#### What needs to be done
Could you find every line in the records below that contains the word "Epic" and copy it?

#### Source material
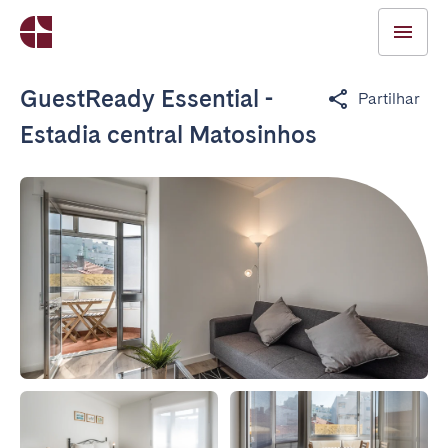
GuestReady Essential -
Partilhar
Estadia central Matosinhos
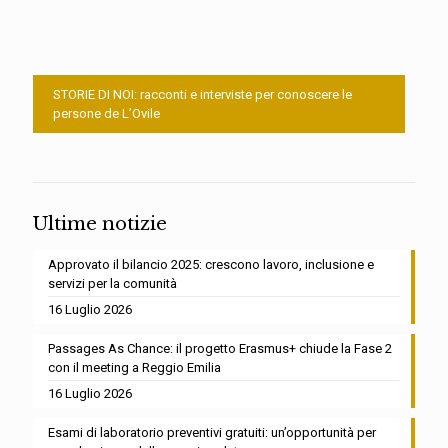
STORIE DI NOI: racconti e interviste per conoscere le
persone de L’Ovile
Ultime notizie
Approvato il bilancio 2025: crescono lavoro, inclusione e
servizi per la comunità
16 Luglio 2026
Passages As Chance: il progetto Erasmus+ chiude la Fase 2
con il meeting a Reggio Emilia
16 Luglio 2026
Esami di laboratorio preventivi gratuiti: un’opportunità per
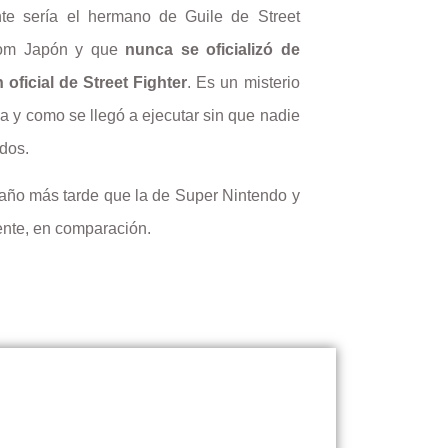
te sería el hermano de Guile de Street
pcom Japón y que
nunca se oficializó de
oficial de Street Fighter
. Es un misterio
 y como se llegó a ejecutar sin que nadie
dos.
 año más tarde que la de Super Nintendo y
ente, en comparación.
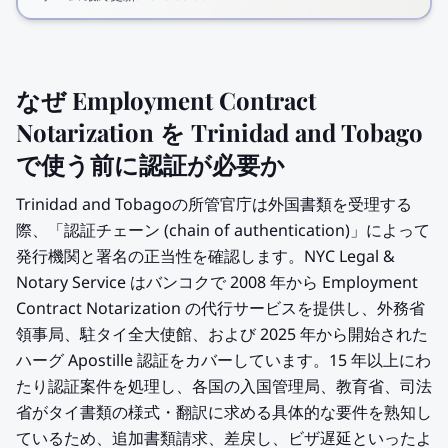
なぜ Employment Contract
Notarization を Trinidad and Tobago
で使う前に認証が必要か
Trinidad and Tobagoの所管官庁は外国書類を受理する
際、「認証チェーン (chain of authentication)」によって
発行機関と署名の正当性を確認します。NYC Legal &
Notary Service はバンコクで 2008 年から Employment
Contract Notarization の代行サービスを提供し、外務省
領事局、駐タイ全大使館、および 2025 年から開始された
ハーグ Apostille 認証をカバーしています。15 年以上にわ
たり認証案件を処理し、各国の入国管理局、教育省、司法
省がタイ書類の様式・翻訳に求める具体的な要件を熟知し
ているため、追加書類請求、差戻し、ビザ遅延といったよ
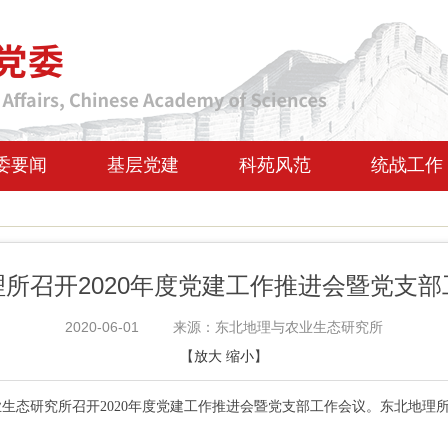
委要闻
基层党建
科苑风范
统战工作
所召开2020年度党建工作推进会暨党支
2020-06-01
来源：东北地理与农业生态研究所
【
放大
缩小
】
生态研究所召开2020年度党建工作推进会暨党支部工作会议。东北地理所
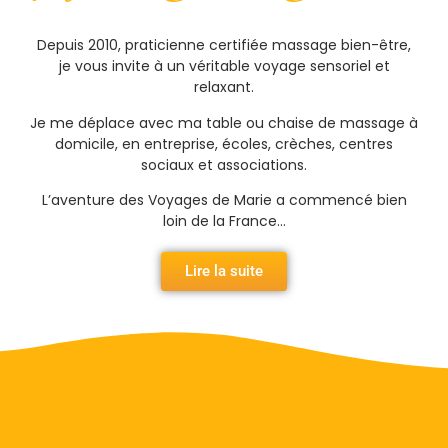
Depuis 2010, praticienne certifiée massage bien-être,
je vous invite à un véritable voyage sensoriel et
relaxant.
Je me déplace avec ma table ou chaise de massage à
domicile, en entreprise, écoles, crèches, centres
sociaux et associations.
L’aventure des Voyages de Marie a commencé bien
loin de la France…
Lire la suite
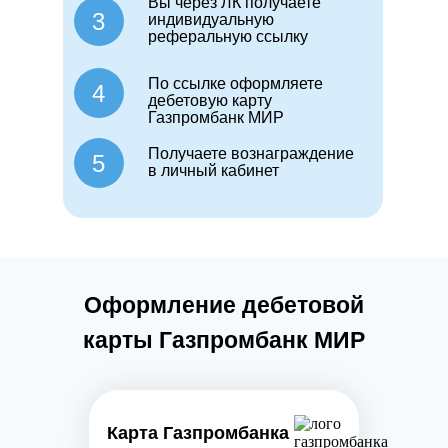
Вы через ЛК получаете
3
индивидуальную
реферальную ссылку
По ссылке оформляете
4
дебетовую карту
Газпромбанк МИР
Получаете вознаграждение
5
в личный кабинет
Оформление дебетовой
карты Газпромбанк МИР
Карта Газпромбанка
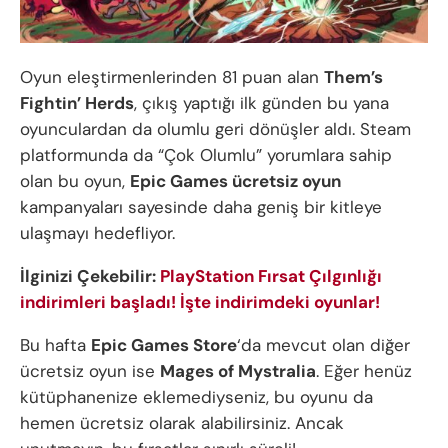
Oyun eleştirmenlerinden 81 puan alan
Them’s
Fightin’ Herds
, çıkış yaptığı ilk günden bu yana
oyunculardan da olumlu geri dönüşler aldı. Steam
platformunda da “Çok Olumlu” yorumlara sahip
olan bu oyun,
Epic Games ücretsiz oyun
kampanyaları sayesinde daha geniş bir kitleye
ulaşmayı hedefliyor.
İlginizi Çekebilir:
PlayStation Fırsat Çılgınlığı
indirimleri başladı! İşte indirimdeki oyunlar!
Bu hafta
Epic Games Store
‘da mevcut olan diğer
ücretsiz oyun ise
Mages of Mystralia
. Eğer henüz
kütüphanenize eklemediyseniz, bu oyunu da
hemen ücretsiz olarak alabilirsiniz. Ancak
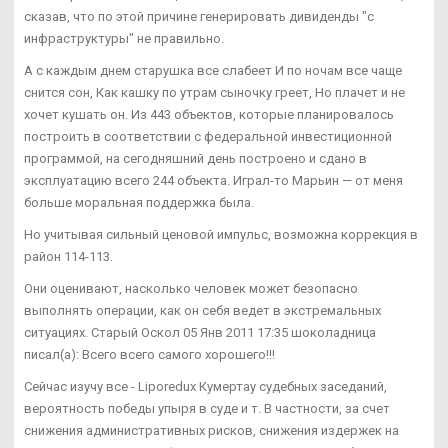
сказав, что по этой причине генерировать дивиденды "с
инфраструктуры" не правильно.
А с каждым днем старушка все слабеет И по ночам все чаще
снится сон, Как кашку по утрам сыночку греет, Но плачет и не
хочет кушать он. Из 443 объектов, которые планировалось
построить в соответствии с федеральной инвестиционной
программой, на сегодняшний день построено и сдано в
эксплуатацию всего 244 объекта. Играл-то Марьин — от меня
больше моральная поддержка была.
Но учитывая сильный ценовой импульс, возможна коррекция в
район 114-113.
Они оценивают, насколько человек может безопасно
выполнять операции, как он себя ведет в экстремальных
ситуациях. Старый Оскол 05 Янв 2011 17:35 шоколадница
писал(а): Всего всего самого хорошего!!!
Сейчас изучу все - Liporedux Кумертау судебных заседаний,
вероятность победы упыря в суде и т. В частности, за счет
снижения административных рисков, снижения издержек на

#### Result of the exercise
Epic Games ücretsiz oyun
Epic Games Store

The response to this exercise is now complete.